News that teachers are putting in an extra 11.1 hours a week of unpaid overtime sadly comes as no surprise. It is even more concerning that this figure has risen by 90 minutes in the past 12 months.
The annual unpaid overtime figures for 2012 show that 52.4 per cent of teachers and educational professionals put in extra hours every week. The statistics (from the Labour Force Survey) have been released as part of the TUC’s Work Your Proper Hours Day – the day when the average person who does unpaid hours would start to get paid if they worked all their overtime at the start of the year.
This year, the day fell on Friday (March 1) and the figures for teachers do not compare favourably to the national averages – overall, one in five people of us puts in unpaid overtime, averaging 7.3 hours a week.
Teachers are actually the third-worst profession for the percentage who work unpaid hours, with directors of financial institutions topping the list ahead of research and development managers. However, the most disturbing statistic is that out of the entire top 10, education has by far the highest number of people working extra hours, with more than 712,300 professionals all working overtime.
Perversely, the figures seem to have improved since 2011, when teachers topped the charts with almost 724,000 working unpaid hours – or 55.6 per cent. However, I do not think it coincidence that with redundancies having hit education hard in the past year, the numbers working overtime have fallen, but the amount of overtime they’re working has risen dramatically (find the figures at www.workyourproperhoursday.com).
It is tremendous that our teachers and school leaders are willing, consistently, to go to such lengths for their students and their schools.
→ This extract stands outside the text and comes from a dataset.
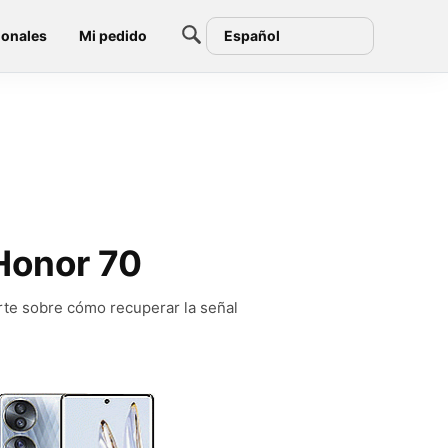
ionales
Mi pedido
Español
 Honor 70
rte sobre cómo recuperar la señal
However, if we don’t do something about this issue, our education system will be in serious trouble.
We lose too many young teachers who throw themselves into their work, taking on all manner of extra duties, only to quickly find themselves flagging and unable to keep up. The workload of management and leadership can also take its toll on more experienced professionals in this most pressurised of environments.
In SecEd we are constantly reporting on work\life balance and stress, whether it be surveys and statistics, best practice advice, or case studies warning of the dangers.
In January, we heard Tassa’s story via the Teacher Support Network. Tassa left teaching due to the severe stress. She explained how she tried to warn her colleagues: “I see their bloodshot eyes with the tired skin below. I hear stories of them getting ‘the shakes’, working ‘til midnight and for whole days at the weekend. I try to tell them to stop before they burn-out but I know the words are meaningless.”
In November, resilience coach and former teacher Kathryn Lovewell wrote about her NQT year, during which she made herself so ill she ended up in hospital.
Ofsted chief Sir Michael Wilshaw caused uproar after his comments last year that stress was too often used by schools as an excuse for poor performance. SecEd fought back, printing the many poignant letters that we received. One teacher wrote: “I leave work at about 5:30pm, usually with a laptop and pile of assessments, and will often work till 10pm at night as well as weekends – don’t forget rewriting schemes of work over holidays because the government changes its mind on content and assessment every year.”
Stress exists. High and unreasonable workload exists. Long hours (way beyond the 3:30pm myth) exist. The public and government ministers, not to mention Sir Michael, need to get the record straight and start supporting teachers, who too often put their health on the line for the most noble of causes. Stress in education is a real and present danger.
But perhaps the only way to get through to policy-makers is to relate it back to the only thing they care about: outcomes. Stress and workload is a barrier to high performance. That’s a fact. If we can tackle this issue effectively, then we would see, I believe, a leap in standards and exam success like never before.